■ YOUR ASSIGNMENT ■
State the number of lines in these records that include the word "Enter", and add nothing to it.

■ INFORMATION SHOWN ■
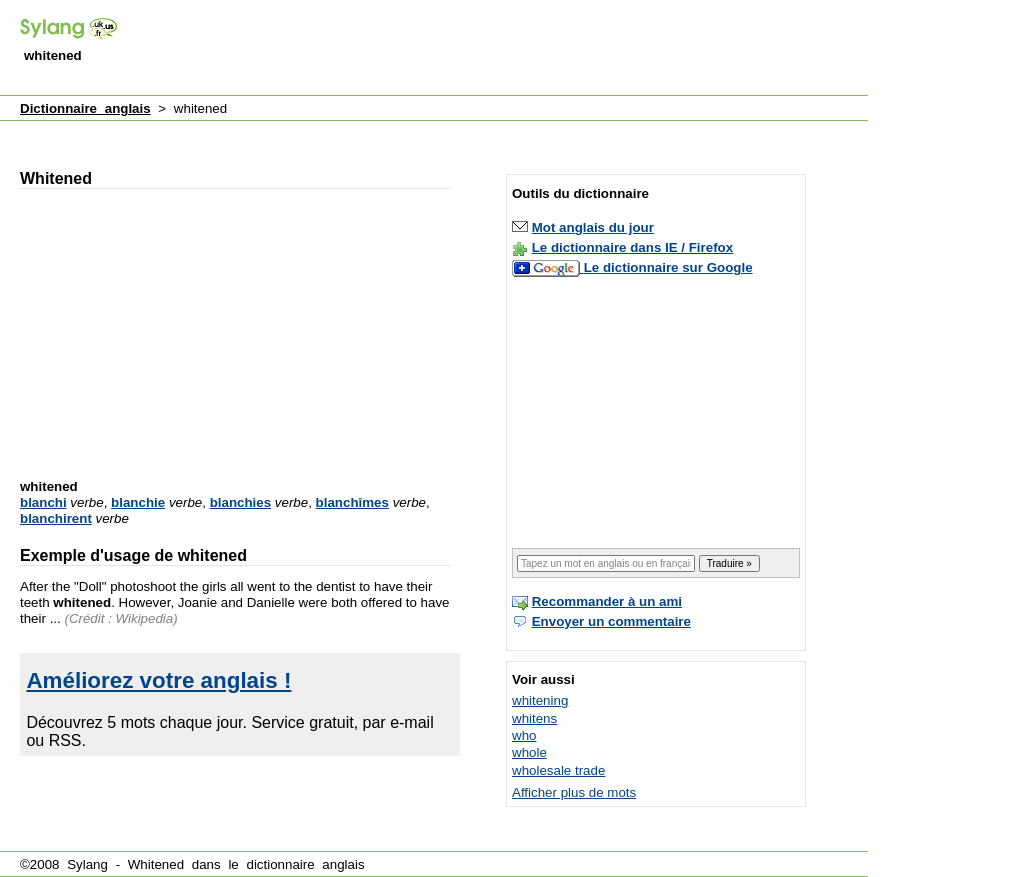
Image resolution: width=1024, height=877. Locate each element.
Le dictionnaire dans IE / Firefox (632, 247)
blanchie (138, 502)
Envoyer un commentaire (611, 621)
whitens (534, 718)
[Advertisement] (504, 49)
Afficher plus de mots (574, 792)
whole (529, 752)
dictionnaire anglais (305, 864)
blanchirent (56, 518)
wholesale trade (558, 770)
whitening (540, 700)
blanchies (240, 502)
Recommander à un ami (607, 601)
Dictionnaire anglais (85, 108)
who (524, 735)
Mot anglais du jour (593, 227)
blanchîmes (352, 502)
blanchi (43, 502)
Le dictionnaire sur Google (668, 267)
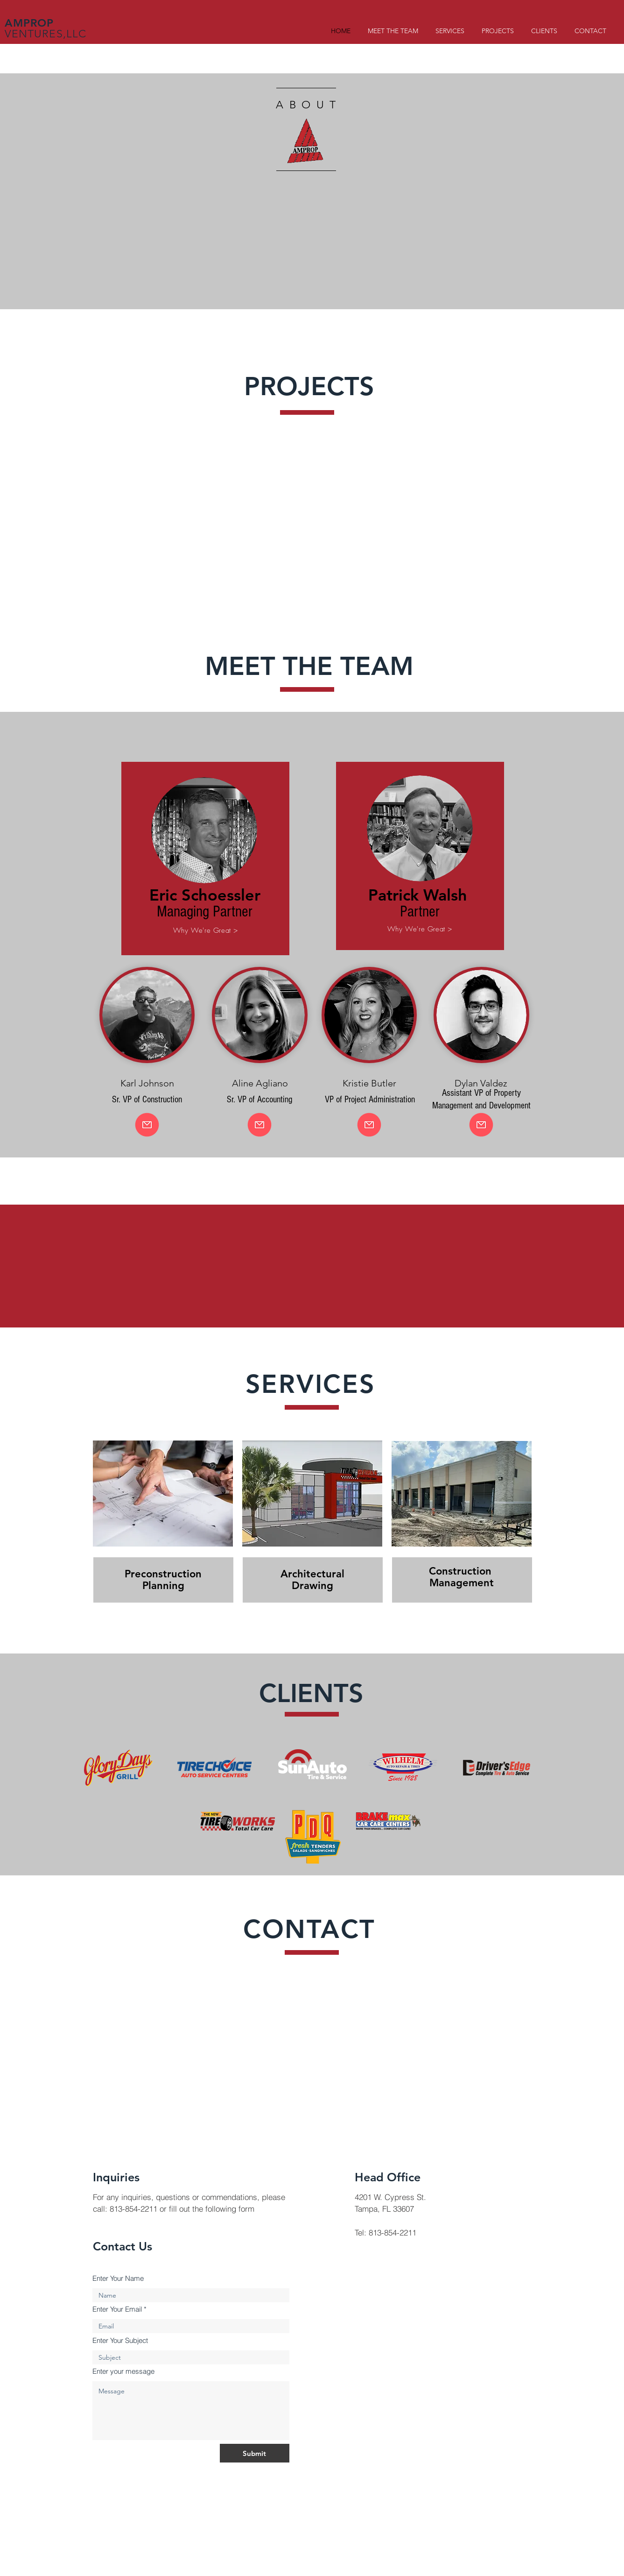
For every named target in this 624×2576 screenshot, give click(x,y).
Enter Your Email (117, 2309)
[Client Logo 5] (496, 1767)
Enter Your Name (118, 2278)
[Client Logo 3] (312, 1837)
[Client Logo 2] (214, 1767)
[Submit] (254, 2453)
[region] (205, 861)
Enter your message (123, 2371)
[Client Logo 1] (118, 1767)
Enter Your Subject (120, 2340)
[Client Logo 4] (312, 1764)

■ SOLUTION TO THIS PROBLEM ■
4